Best suited for: Enterprise teams with large script portfolios, organisations testing complex commercial platforms, teams where performance testing is a continuous practice rather than a one-off activity, and environments where the cost of abandoned or outdated scripts outweighs the investment in specialised tooling.
Comparing the Five Levels
| Dimension | Level 1: AI-Assisted Manual | Level 2: Rules-Based | Level 3: Code-Assisted | Level 4: General AI | Level 5: Specialised AI |
|---|---|---|---|---|---|
| Detection method | Human-driven with AI hints | Template matching against known frameworks | Algorithmic diffing and heuristics | LLM semantic analysis | Specialised agents with domain knowledge |
| Framework dependency | None (but limited by engineer's knowledge) | High (vendor rule library) | Low (framework-agnostic algorithms) | None (but limited by context window) | None (framework-agnostic + accumulated knowledge) |
| Learning between sessions | Human memory only | None (static rule library) | None (starts fresh each time) | None (no persistent memory) | Continuous (domain knowledge compounds over sessions) |
| Self-healing capability | None | None | None | Limited (requires human re-prompting) | Automated (detects, investigates, proposes fixes) |
| Scalability | Poor (exponential effort growth) | Moderate (good for supported stacks) | Good (linear algorithmic scaling) | Variable (context window constrained) | Excellent (knowledge compounds over time) |
| Accuracy on novel apps | Depends on engineer skill | Poor (no matching rules) | Moderate (good detection, limited reasoning) | Good (but validation-heavy) | Very good (specialised agents + tool-safe code generation) |
| Typical success rate | 100% (eventually, with enough time) | 60-90% on matched stacks | 70-85% first pass | 60-80% (before validation) | High (improving with each session) |
| Cost profile | High recurring labour cost | Moderate licensing + labour for gaps | Moderate licensing + validation effort | API costs + validation labour | Platform investment, low recurring effort |
Choosing the Right Level for Your Context
There's no single "best" approach — only the best approach for your situation.
If you're a small team testing a handful of simple applications with stable architectures, Level 1 or Level 2 may be entirely sufficient. The investment in more sophisticated tooling doesn't pay back when you're correlating five values per script once a quarter.

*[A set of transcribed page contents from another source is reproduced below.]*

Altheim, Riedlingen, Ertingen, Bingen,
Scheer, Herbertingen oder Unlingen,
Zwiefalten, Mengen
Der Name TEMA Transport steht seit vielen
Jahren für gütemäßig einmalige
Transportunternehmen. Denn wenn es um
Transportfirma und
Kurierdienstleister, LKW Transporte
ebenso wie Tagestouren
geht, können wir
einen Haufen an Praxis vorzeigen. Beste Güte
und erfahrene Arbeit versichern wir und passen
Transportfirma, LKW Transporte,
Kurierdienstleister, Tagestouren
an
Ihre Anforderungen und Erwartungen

If you work across a diverse set of technologies and need framework-agnostic detection but are comfortable with a review-and-adjust workflow, Level 3 gives you meaningful automation without platform lock-in.
If you're experimenting with AI across your engineering practice and want to extend that to performance testing, Level 4 can deliver quick wins — but go in with eyes open about the validation overhead and the absence of accumulated learning.
If performance testing is a core, ongoing practice for your organisation — if you maintain dozens or hundreds of scripts, if your applications change frequently, if correlation effort is a bottleneck that limits how much testing you can realistically do — then the compounding intelligence of Level 5 is where the economics start to shift. Specialised platforms that invest in this direction can deliver meaningful acceleration today, with the gap widening as the systems mature.
The trajectory of performance engineering is clear. Manual correlation is increasingly untenable as applications grow more complex. Rules-based approaches hit a ceiling that no amount of rule-writing can raise. General-purpose AI is powerful but unspecialised. The future of performance testing AI — whether applied to JMeter, Locust, or any other tool — lies in systems that combine deep domain expertise with specialised, purpose-built intelligence. Systems designed from the ground up for correlation, not adapted from general-purpose tools after the fact.